RegTech: Jo Ann Barefoot, former Deputy Comptroller of the Currency and current member of the Milken Institute's FinTech Advisory Committee, and David Ehrich, co-founder of FinTech credit card startup Petal, announced the launch of The Alliance for Innovative Regulation (AIR). "AIR is building on efforts in the UK—including tech sprints—to advance a more reliable, secure, and transparent financial system. AIR has already raised $2 million in funding from leading fintech entrepreneurs and venture capitalists, including a 3-year seed grant from Flourish, a venture of The Omidyar Group," according to the AIR website.

 Global Developments

Australia: In mid-October, the House of Representatives passed amendments to the Corporations Act 2001 and the National Consumer Credit Protection Act 2009 that would expand the Australian Securities and Investments Commission's (ASIC) regulatory sandbox.
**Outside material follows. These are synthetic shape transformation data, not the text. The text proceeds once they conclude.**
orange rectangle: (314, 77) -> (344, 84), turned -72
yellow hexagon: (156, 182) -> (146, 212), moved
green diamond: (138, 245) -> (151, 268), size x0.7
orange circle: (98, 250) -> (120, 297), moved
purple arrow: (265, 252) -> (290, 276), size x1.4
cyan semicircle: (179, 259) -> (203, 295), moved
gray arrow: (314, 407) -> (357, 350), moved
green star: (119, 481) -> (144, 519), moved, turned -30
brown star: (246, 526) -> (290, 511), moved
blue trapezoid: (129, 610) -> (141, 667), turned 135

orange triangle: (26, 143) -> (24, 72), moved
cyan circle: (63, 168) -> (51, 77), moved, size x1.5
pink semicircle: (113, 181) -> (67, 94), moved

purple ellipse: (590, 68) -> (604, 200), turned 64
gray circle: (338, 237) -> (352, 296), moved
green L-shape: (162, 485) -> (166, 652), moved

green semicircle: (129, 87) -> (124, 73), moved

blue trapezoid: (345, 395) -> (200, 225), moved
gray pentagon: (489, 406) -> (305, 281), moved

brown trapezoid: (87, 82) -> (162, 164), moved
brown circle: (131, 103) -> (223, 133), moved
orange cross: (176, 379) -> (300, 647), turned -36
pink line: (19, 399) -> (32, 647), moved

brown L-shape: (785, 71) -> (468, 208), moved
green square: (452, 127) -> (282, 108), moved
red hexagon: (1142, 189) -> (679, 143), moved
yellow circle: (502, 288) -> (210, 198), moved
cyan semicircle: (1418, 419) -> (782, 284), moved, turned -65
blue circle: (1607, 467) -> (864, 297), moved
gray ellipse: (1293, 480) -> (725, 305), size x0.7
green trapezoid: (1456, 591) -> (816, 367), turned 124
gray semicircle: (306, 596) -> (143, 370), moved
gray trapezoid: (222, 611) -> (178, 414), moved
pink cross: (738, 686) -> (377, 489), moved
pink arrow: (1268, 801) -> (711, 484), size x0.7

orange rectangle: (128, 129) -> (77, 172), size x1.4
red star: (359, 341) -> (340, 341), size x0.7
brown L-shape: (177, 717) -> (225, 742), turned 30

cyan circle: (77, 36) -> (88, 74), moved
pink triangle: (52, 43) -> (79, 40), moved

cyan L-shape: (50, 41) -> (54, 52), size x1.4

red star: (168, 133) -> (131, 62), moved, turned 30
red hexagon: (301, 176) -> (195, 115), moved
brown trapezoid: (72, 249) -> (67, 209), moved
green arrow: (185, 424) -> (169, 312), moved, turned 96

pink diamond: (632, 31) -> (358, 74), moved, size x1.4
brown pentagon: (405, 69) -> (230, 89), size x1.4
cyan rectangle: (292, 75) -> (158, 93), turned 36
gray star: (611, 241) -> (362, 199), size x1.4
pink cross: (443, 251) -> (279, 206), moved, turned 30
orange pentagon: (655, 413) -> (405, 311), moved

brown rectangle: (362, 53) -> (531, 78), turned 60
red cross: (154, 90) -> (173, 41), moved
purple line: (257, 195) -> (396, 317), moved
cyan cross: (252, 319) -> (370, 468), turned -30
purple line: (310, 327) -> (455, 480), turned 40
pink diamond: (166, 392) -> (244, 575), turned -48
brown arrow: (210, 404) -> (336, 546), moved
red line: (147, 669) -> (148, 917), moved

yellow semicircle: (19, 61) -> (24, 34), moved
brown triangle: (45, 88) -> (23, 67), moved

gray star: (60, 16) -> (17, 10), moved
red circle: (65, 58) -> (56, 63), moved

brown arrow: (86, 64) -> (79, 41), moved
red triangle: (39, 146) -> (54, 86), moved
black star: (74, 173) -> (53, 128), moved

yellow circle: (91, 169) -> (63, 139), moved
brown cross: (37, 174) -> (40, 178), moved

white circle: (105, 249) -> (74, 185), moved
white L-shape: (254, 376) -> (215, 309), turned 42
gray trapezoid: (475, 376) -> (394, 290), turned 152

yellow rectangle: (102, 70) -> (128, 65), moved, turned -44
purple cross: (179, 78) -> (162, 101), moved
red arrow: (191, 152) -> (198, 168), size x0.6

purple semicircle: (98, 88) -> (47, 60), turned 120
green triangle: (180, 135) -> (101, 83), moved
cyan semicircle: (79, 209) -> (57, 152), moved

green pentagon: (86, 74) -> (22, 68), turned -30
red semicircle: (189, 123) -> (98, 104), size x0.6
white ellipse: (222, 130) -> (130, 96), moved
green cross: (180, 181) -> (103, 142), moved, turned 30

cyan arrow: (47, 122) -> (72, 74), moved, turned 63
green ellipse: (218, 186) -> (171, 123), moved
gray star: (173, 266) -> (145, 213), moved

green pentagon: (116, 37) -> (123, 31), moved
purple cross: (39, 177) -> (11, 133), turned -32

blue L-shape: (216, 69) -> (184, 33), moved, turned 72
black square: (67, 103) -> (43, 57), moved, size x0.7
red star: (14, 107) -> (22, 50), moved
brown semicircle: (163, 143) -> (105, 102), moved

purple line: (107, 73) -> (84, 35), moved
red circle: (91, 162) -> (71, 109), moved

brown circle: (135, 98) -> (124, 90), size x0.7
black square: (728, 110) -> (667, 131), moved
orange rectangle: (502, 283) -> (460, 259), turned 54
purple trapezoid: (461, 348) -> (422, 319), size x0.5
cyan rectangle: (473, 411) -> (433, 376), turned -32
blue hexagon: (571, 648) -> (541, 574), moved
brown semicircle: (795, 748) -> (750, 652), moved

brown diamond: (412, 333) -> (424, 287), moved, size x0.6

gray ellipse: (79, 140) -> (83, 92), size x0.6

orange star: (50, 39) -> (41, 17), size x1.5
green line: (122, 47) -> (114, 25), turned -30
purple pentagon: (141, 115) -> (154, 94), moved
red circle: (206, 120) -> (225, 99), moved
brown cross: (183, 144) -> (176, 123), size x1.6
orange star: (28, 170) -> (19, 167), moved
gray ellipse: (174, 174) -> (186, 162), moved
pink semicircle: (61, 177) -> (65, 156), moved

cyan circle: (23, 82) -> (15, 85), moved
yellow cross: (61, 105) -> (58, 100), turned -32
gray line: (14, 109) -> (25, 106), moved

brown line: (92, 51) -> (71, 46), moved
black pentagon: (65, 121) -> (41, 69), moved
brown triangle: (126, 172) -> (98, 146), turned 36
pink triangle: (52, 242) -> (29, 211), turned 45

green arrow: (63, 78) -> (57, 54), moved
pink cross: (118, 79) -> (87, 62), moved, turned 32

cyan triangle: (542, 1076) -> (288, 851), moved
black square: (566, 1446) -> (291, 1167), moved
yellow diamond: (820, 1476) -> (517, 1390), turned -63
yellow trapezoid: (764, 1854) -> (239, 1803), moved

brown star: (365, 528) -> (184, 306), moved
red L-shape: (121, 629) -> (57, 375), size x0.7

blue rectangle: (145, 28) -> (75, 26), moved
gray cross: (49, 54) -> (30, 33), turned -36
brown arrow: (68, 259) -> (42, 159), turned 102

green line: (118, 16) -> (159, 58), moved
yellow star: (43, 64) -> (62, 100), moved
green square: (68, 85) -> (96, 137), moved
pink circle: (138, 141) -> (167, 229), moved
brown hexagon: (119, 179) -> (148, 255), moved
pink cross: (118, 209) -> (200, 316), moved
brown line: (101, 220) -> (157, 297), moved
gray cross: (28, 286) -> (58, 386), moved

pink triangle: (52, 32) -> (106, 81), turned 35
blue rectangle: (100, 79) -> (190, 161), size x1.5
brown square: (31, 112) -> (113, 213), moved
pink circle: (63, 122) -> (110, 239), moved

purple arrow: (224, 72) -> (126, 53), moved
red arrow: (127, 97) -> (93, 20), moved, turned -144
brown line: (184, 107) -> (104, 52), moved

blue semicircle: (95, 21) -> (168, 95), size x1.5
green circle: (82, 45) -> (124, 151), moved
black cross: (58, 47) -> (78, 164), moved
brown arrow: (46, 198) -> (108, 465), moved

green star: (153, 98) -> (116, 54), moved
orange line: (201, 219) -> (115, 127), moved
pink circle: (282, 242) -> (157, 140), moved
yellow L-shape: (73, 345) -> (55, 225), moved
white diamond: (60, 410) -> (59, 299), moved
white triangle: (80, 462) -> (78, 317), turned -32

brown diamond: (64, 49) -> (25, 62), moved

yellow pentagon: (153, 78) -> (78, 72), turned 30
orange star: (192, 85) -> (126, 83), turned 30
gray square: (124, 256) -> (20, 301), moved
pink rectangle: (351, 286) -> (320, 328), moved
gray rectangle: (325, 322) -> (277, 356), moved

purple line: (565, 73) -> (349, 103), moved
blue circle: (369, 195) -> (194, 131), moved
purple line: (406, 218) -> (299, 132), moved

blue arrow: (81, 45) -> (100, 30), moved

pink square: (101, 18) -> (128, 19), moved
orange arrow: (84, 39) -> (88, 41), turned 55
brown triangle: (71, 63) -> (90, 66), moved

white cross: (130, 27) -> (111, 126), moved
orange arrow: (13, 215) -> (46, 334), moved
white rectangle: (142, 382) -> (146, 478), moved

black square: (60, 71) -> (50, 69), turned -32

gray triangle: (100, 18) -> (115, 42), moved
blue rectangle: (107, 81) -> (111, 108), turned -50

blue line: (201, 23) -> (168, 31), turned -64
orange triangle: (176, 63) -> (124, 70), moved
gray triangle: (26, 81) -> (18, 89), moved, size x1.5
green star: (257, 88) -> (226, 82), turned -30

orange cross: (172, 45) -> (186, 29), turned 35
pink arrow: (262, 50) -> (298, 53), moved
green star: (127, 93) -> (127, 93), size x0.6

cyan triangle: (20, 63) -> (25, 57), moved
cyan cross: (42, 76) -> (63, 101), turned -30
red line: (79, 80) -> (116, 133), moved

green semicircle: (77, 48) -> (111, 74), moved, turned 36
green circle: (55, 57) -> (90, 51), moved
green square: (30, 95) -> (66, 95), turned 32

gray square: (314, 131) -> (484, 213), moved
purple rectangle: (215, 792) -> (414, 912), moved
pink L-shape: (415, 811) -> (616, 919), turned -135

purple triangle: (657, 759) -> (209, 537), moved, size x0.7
According to the law firm of Logie-Smith Lanyon, the expanded sandbox will extend the maximum exemption period for Australian financial services license and Australian credit license from 12 months to 24 months; expand the range of financial products allowed (financial advice in relations to superannuation, life insurance and domestic and international securities, issuing and facilitating consumer credit, issuing non-cash payment products, and providing a crowdfunding service; and raise the individual product exposure limit for exempt general insurance products from $50,000 to $85,000. If you recall, we documented how InsurTech Australia was frustrated back in late 2017 with the fact that ASIC’s sandbox had essentially locked out players in the insurance sector from participation. 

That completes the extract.